I'm trying to visualize how a decision tree applies to a test set, and I'm using Weka's J48 decision tree. Weka identifies each sample with a class by evaluating the decision tree and reaching a leaf. Of course, multiple leaves are tagged with the same class. Does anybody know how to get Weka to tell, for each sample, which leaf it used to tag that sample?

X < 47
|  Y > 10  : Class1 (...)
|  Y <= 10 : Class2 (...)
X >= 47
|  Y > 15  : Class1 (...)
|  Y <= 15
|  |  Z > 10  : Class2 (...)
|  |  Z <= 10 : Class1 (...)

I'd like something that would say "sample 15 was classified as Class1 because (X>=47, Y<=15, Z<=10)" or something like that.

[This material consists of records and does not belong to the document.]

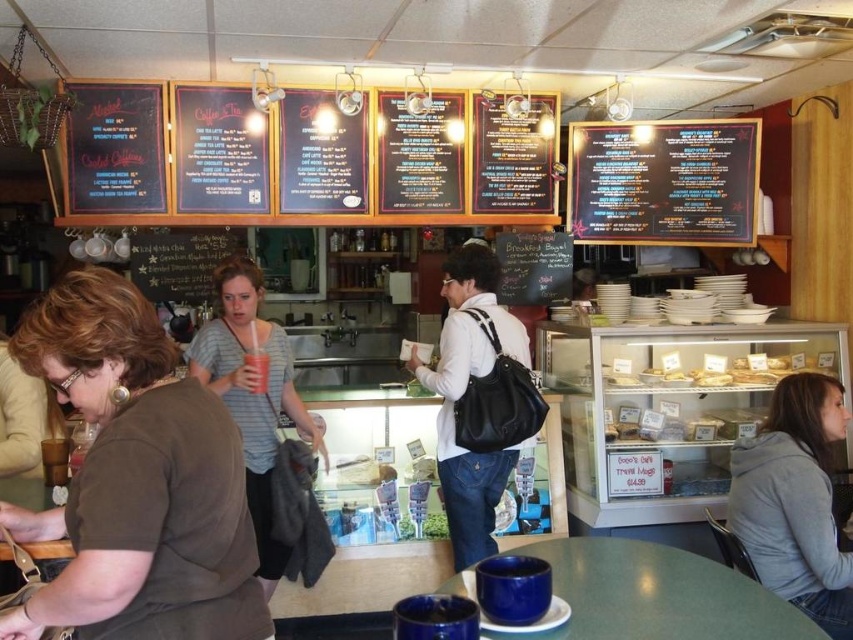 Question: Which point is farther to the camera?

Choices:
 (A) (190, 419)
 (B) (828, 586)

Answer: (B)

Question: Which is nearer to the black leather backpack at center?

Choices:
 (A) brown matte shirt at lower left
 (B) striped cotton shirt at center
 (C) gray fleece jacket at lower right
 (D) black chalkboard menu at upper right

Answer: (B)

Question: Is black leather backpack at center bigger than black chalkboard menu at upper right?

Choices:
 (A) no
 (B) yes

Answer: (B)

Question: Which of the following is the farthest from the observer?

Choices:
 (A) black chalkboard menu at upper right
 (B) black leather backpack at center
 (C) brown matte shirt at lower left

Answer: (A)

Question: Does black chalkboard menu at upper right have a larger size compared to striped cotton shirt at center?

Choices:
 (A) yes
 (B) no

Answer: (B)

Question: Is the position of black leather backpack at center less distant than that of black chalkboard menu at upper right?

Choices:
 (A) no
 (B) yes

Answer: (B) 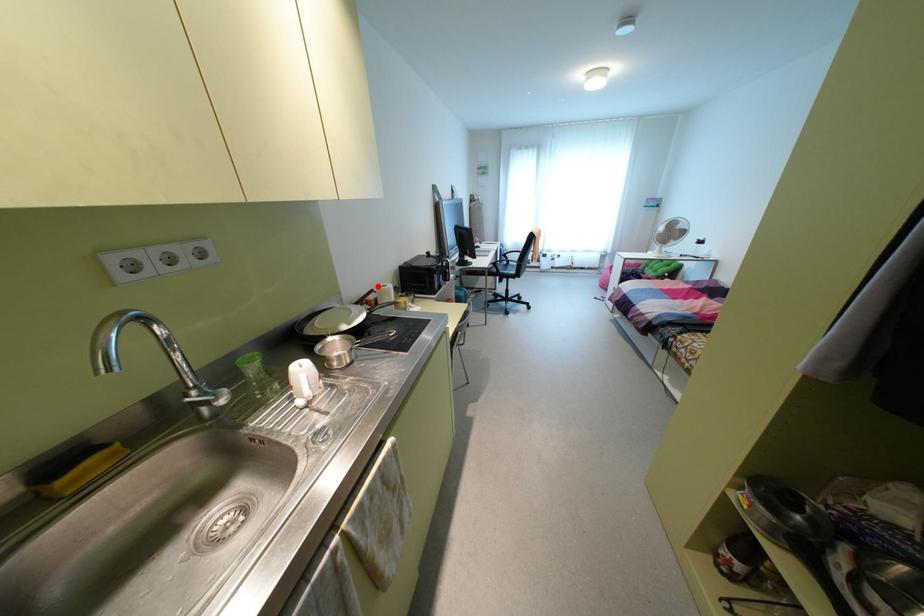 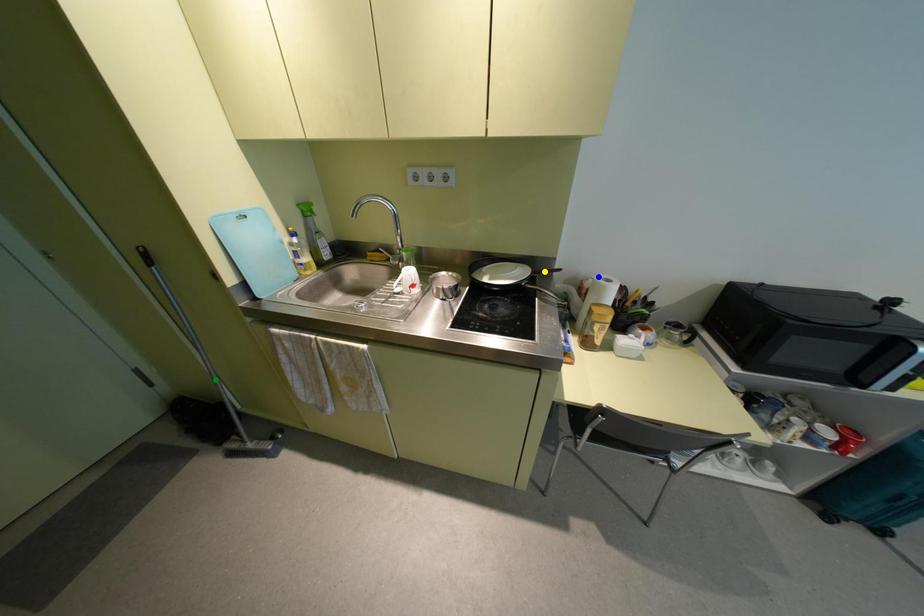 Question: I am providing you with two images of the same scene from different viewpoints. A red point is marked on the first image. You are given multiple points on the second image. Which point in image 2 is actually the same real-world point as the red point in image 1?

Choices:
 (A) blue point
 (B) green point
 (C) yellow point

Answer: (A) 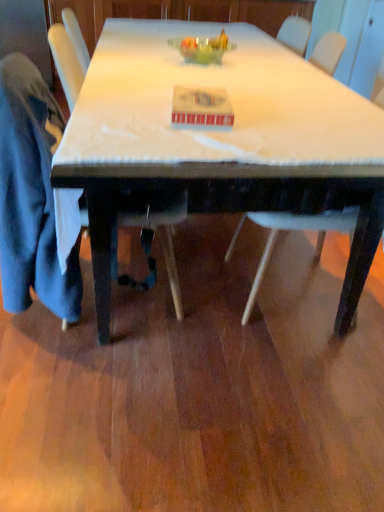 Where is `vacant area that lies between velvet blue jacket at left, arranged as the first chair when viewed from the left, and white plastic chair at lower right, arranged as the 2th chair when viewed from the left`? The width and height of the screenshot is (384, 512). vacant area that lies between velvet blue jacket at left, arranged as the first chair when viewed from the left, and white plastic chair at lower right, arranged as the 2th chair when viewed from the left is located at coordinates (201, 300). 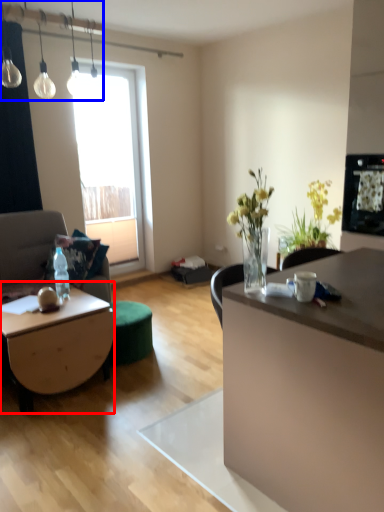 Question: Which object appears farthest to the camera in this image, coffee table (highlighted by a red box) or lamp (highlighted by a blue box)?

Choices:
 (A) coffee table
 (B) lamp

Answer: (A) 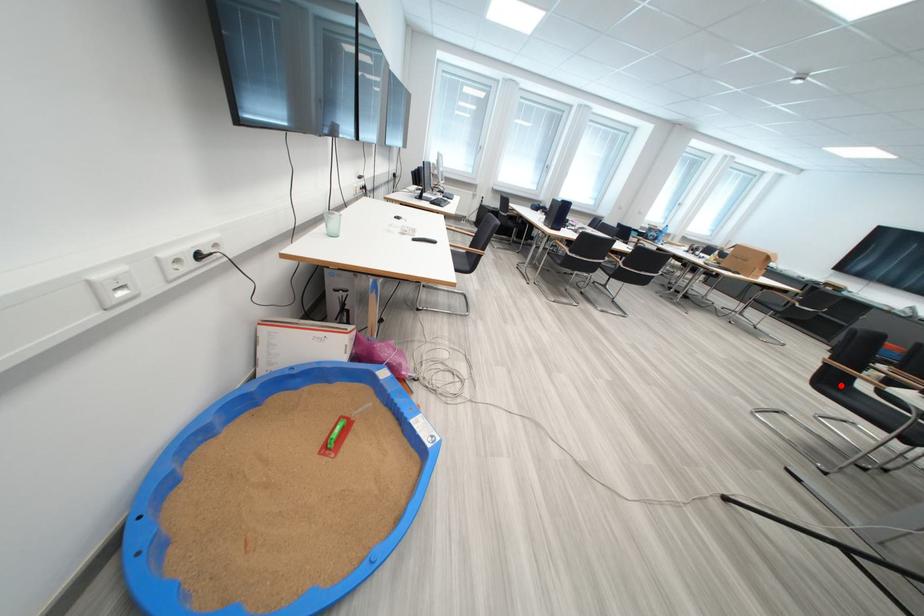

Alternatively, I'd like something that says "27 samples were classified as Class1 because (X>=47, Y<=15, Z<=10)".

Alter-alternatively, does anybody know of instances where someone has visualized this info, or of other software that does spit this info out? Thanks.

1

1 Answers

0
votes

I'd still like a real answer if anyone knows one, but my answer is that Weka does not contain this ability. My solution is to make a thing that does what I need. It's available here:

GitHub:DecisionTreeDNA

I'm not done with it yet. It's going to build a cool graph with the numbers, but it already spits out those numbers I wanted. Oh - the numbers it spits out are of the "27 samples were classified as Class1 because (X>=47, Y<=15, Z<=10)" variety, but it's easy to modify to spit out "sample 15 was classified as Class1 because (X>=47, Y<=15, Z<=10)".